Give the number of lines in the records that include the word "cardiovasculaires", and nothing besides.

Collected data
+++

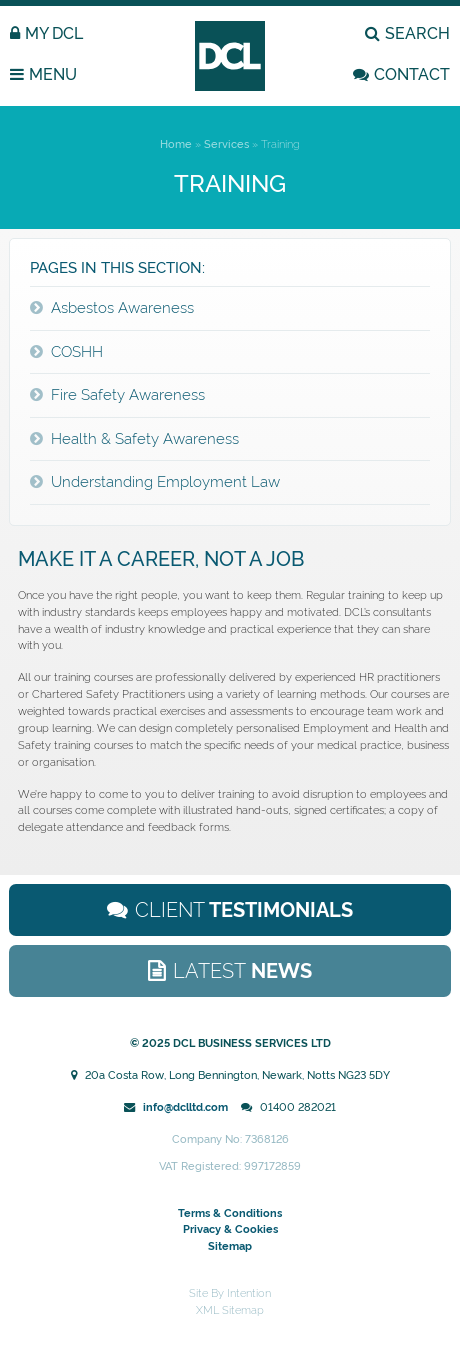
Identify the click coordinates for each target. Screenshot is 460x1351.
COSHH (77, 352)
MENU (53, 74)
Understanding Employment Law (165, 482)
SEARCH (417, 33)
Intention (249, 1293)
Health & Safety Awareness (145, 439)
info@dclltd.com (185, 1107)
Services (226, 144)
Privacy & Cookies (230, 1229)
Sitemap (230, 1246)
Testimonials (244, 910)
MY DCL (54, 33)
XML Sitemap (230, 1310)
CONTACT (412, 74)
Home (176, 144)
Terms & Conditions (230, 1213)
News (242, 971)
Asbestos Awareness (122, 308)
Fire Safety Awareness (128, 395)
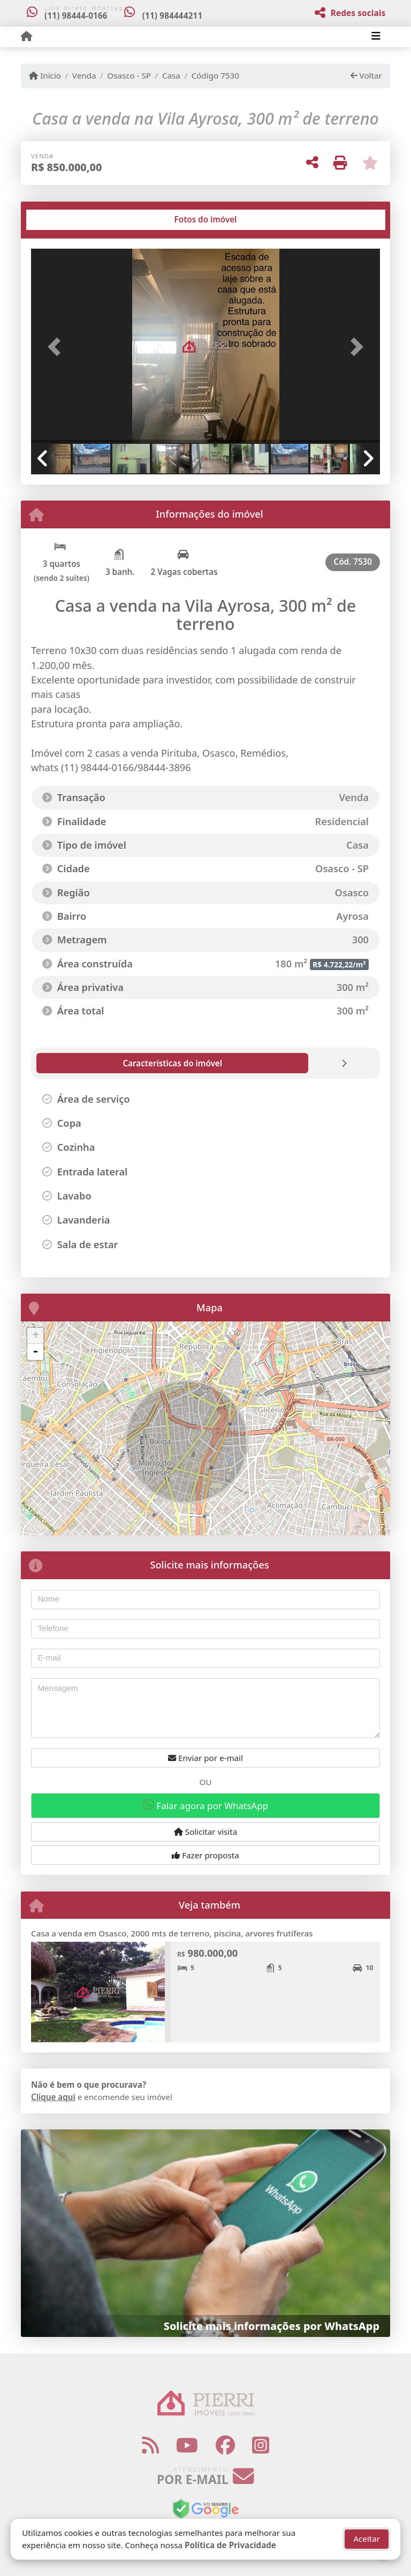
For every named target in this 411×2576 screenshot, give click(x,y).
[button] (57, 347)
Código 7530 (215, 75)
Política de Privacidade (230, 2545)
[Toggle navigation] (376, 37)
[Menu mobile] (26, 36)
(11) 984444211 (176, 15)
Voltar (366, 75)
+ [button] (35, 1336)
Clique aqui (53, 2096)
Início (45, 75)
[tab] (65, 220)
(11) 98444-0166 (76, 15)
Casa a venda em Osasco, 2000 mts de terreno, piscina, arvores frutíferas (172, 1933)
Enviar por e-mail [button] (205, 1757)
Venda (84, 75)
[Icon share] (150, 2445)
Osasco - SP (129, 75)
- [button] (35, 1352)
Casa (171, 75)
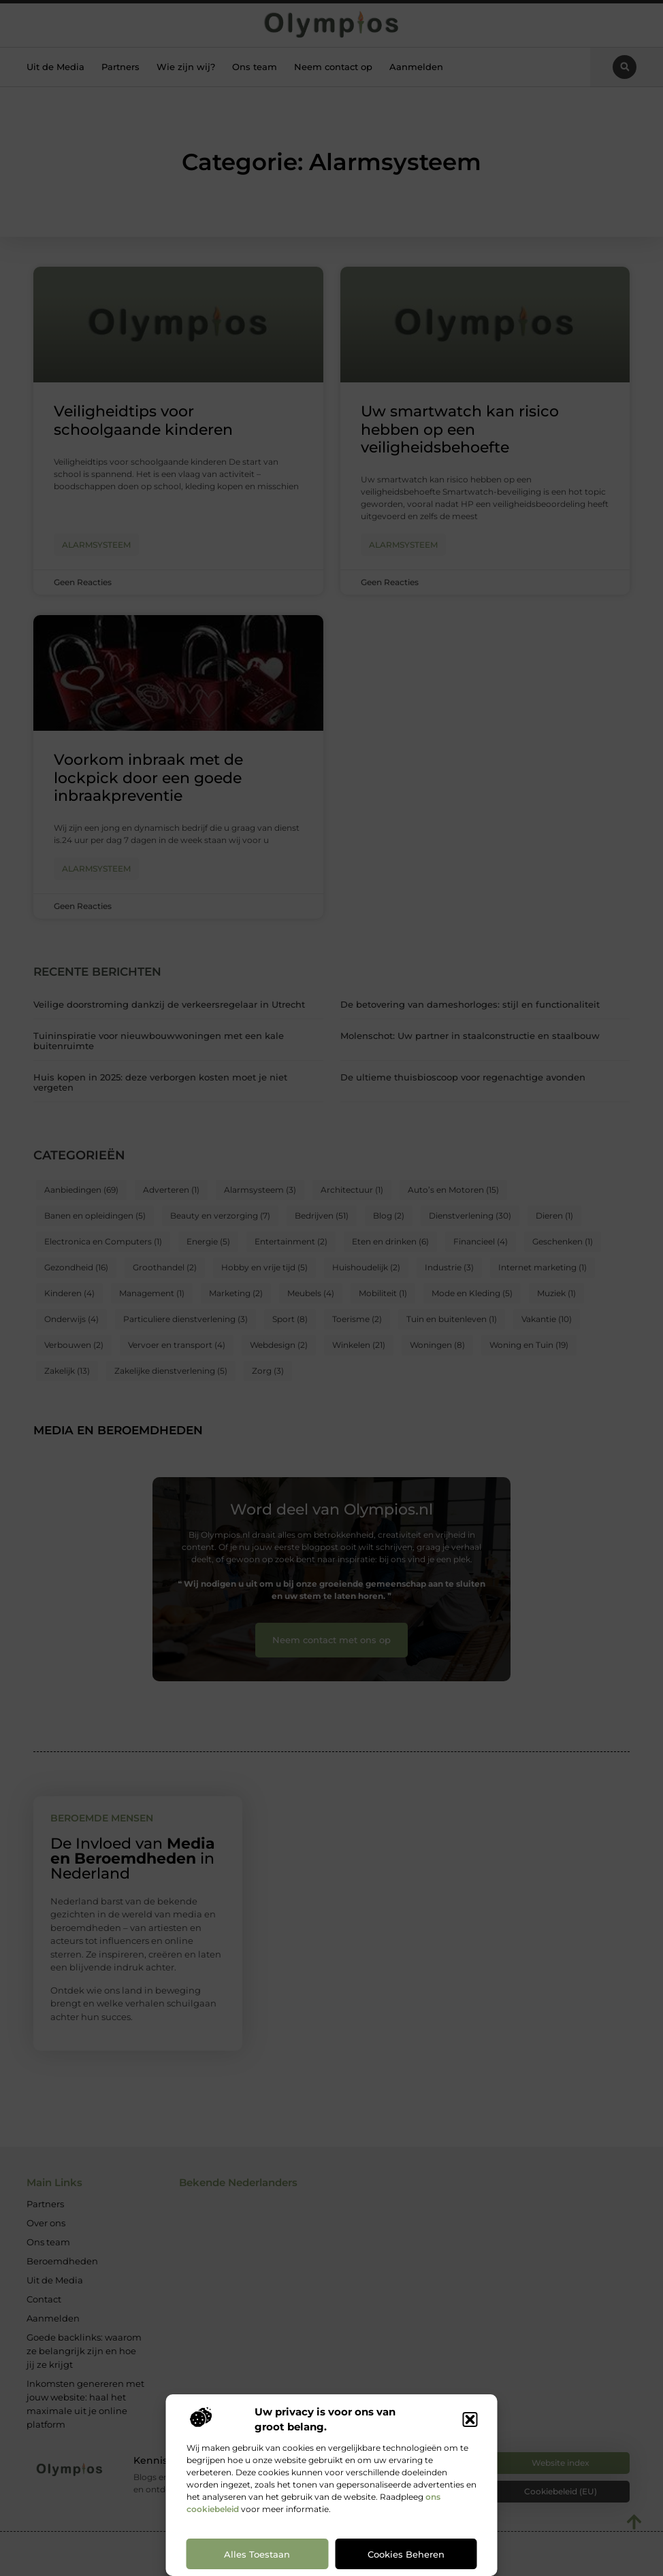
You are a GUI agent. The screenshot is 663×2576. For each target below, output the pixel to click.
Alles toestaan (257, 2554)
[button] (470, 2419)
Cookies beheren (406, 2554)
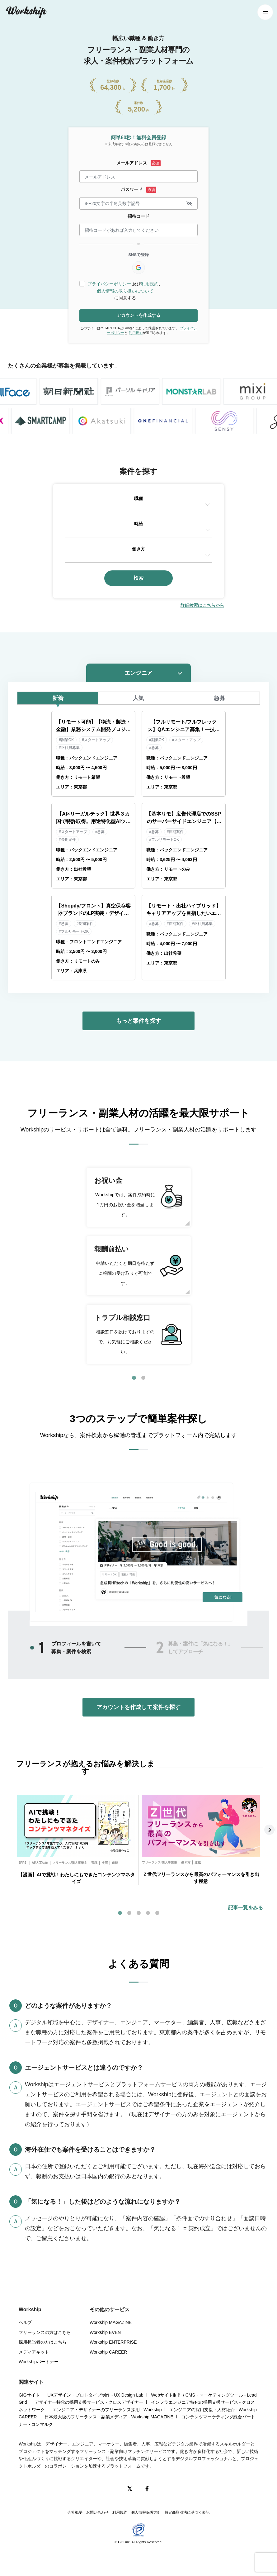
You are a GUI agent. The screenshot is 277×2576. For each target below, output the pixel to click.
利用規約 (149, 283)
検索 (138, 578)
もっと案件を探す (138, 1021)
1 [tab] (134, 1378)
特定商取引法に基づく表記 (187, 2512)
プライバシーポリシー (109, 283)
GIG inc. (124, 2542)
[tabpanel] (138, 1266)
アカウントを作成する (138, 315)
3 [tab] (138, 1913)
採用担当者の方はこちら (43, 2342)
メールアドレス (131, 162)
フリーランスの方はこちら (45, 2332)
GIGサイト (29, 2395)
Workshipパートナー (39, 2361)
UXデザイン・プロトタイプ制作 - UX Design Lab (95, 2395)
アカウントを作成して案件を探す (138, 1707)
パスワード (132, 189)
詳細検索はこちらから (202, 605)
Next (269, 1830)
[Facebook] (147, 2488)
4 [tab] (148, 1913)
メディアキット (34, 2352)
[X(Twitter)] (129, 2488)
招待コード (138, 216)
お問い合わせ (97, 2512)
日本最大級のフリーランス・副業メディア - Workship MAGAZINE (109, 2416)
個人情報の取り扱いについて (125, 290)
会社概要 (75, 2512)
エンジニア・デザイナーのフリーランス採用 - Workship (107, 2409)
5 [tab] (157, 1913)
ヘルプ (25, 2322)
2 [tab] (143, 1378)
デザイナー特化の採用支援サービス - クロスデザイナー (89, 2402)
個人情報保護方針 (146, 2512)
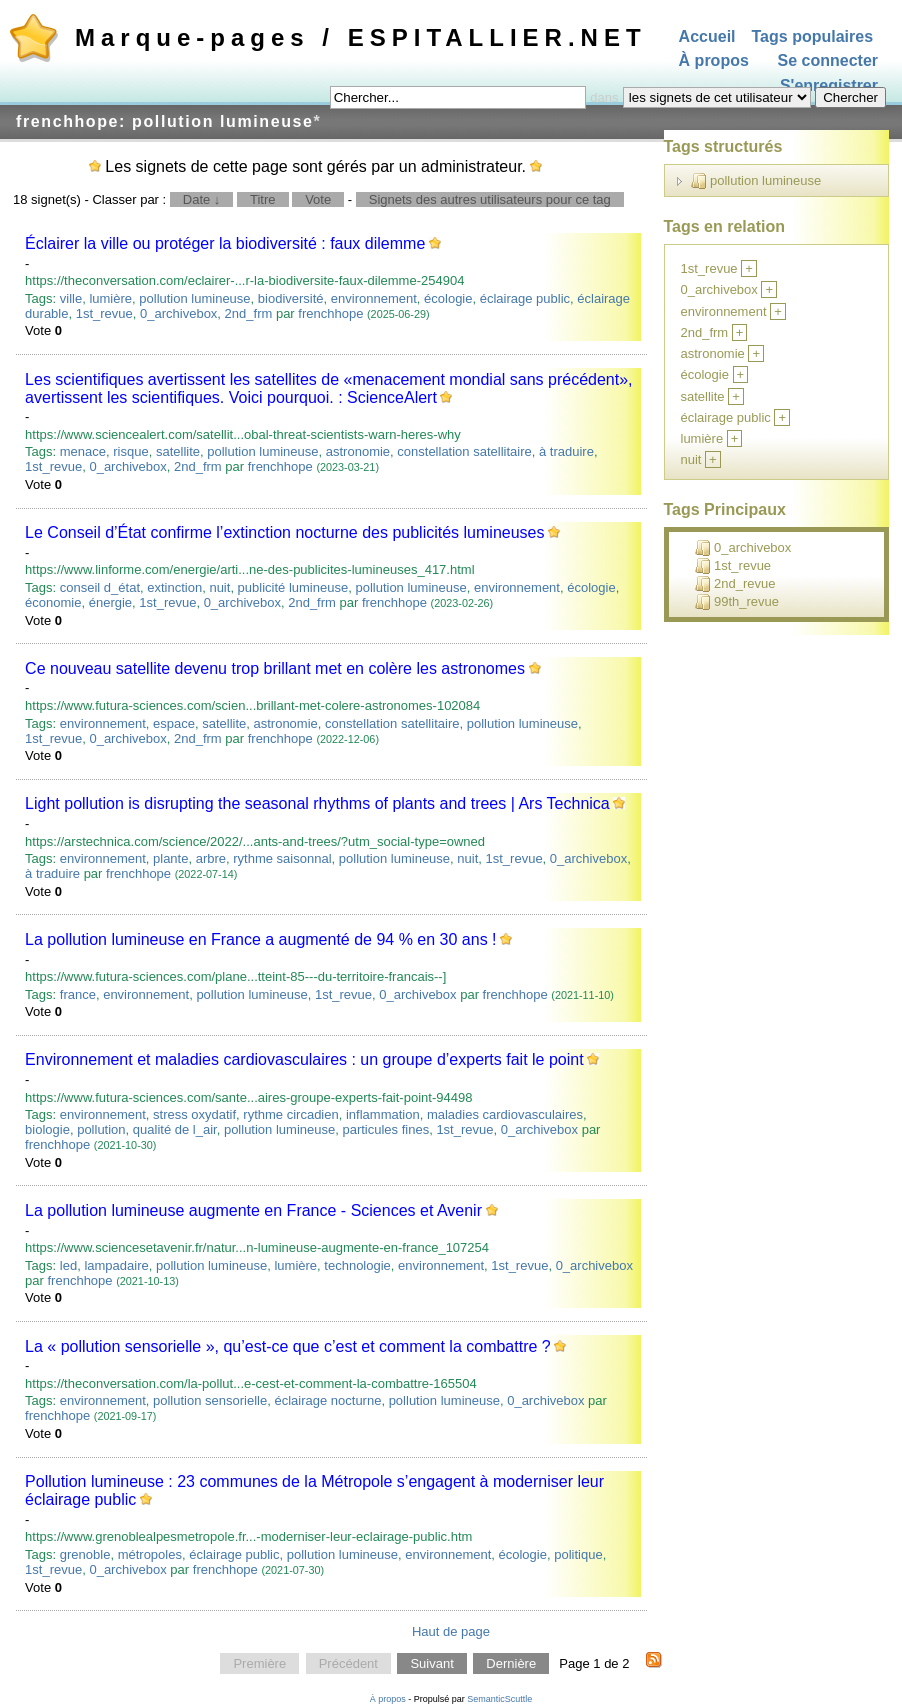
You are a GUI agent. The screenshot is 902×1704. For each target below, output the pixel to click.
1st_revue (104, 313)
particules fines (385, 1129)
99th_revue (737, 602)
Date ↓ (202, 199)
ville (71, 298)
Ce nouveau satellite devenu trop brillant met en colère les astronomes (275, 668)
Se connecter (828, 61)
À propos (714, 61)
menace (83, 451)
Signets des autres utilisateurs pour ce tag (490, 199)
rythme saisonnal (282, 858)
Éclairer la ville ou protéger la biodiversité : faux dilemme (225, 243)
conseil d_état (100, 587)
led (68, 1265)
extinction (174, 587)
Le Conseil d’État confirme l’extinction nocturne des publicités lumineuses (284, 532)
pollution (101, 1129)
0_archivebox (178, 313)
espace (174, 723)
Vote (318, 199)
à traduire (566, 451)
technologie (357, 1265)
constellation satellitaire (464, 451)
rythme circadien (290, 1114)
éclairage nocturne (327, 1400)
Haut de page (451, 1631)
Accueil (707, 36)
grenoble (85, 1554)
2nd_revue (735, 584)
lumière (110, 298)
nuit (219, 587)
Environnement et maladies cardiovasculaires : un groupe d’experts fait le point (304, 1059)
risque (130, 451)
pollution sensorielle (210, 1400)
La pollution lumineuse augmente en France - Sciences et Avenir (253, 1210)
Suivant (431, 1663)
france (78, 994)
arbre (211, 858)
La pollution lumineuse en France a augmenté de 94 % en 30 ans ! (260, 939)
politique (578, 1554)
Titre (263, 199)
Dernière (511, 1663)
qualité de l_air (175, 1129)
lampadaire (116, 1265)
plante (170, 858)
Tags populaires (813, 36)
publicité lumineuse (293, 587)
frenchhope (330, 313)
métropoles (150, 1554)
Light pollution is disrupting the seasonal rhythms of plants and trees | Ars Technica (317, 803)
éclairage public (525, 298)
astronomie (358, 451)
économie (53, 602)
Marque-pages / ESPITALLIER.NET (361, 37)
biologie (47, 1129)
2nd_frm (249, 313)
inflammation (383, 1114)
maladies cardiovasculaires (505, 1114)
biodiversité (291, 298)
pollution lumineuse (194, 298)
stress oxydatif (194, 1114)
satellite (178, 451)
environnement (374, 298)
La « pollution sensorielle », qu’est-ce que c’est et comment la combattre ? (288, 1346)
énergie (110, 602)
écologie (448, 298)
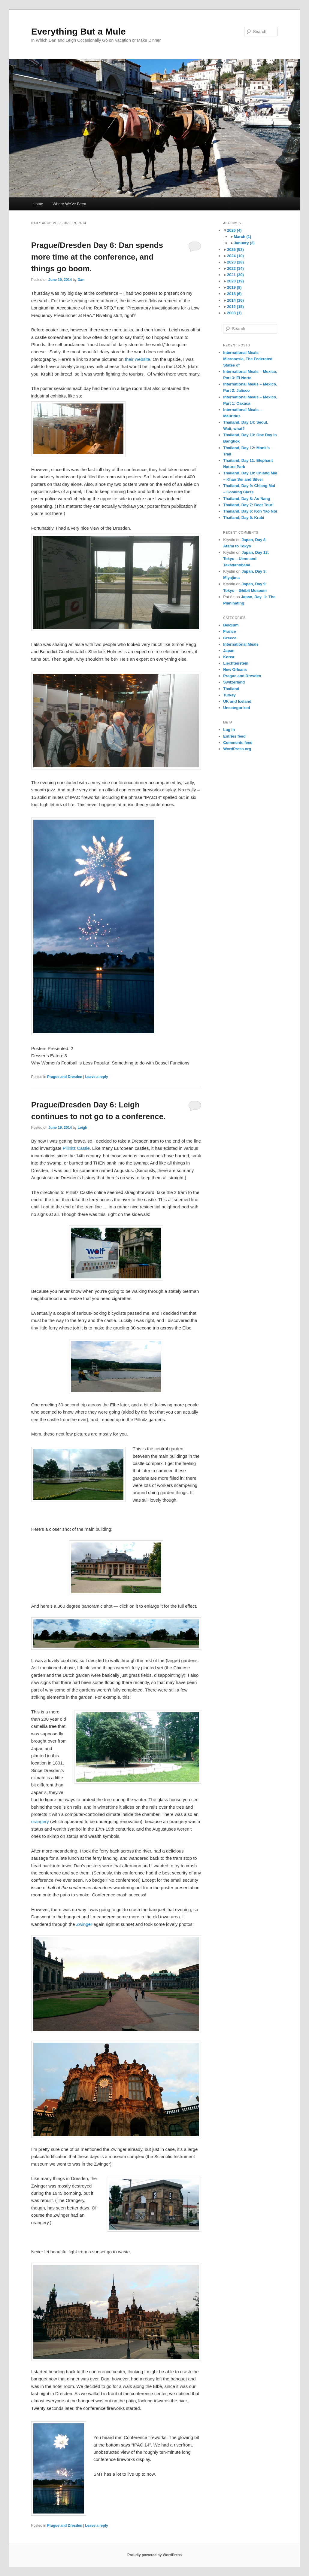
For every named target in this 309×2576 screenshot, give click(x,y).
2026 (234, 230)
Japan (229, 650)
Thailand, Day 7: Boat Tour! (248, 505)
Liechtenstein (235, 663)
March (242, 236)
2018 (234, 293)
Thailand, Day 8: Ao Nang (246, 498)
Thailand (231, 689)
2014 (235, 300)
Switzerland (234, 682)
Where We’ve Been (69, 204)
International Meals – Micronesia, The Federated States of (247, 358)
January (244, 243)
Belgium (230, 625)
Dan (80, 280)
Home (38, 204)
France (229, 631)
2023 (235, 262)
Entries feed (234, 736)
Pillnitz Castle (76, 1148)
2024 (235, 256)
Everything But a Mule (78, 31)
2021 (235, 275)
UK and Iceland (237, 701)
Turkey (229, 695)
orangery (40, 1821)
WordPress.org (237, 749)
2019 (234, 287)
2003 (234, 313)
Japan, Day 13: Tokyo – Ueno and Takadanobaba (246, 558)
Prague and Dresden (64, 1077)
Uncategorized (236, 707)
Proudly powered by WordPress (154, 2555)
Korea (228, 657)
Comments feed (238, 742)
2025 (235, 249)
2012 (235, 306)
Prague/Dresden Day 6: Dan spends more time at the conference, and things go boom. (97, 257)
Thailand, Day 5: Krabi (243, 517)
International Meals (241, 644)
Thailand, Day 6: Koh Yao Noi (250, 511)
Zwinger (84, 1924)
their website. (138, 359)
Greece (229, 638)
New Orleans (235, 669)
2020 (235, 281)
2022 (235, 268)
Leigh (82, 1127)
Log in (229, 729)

+++

§ Exercise output
2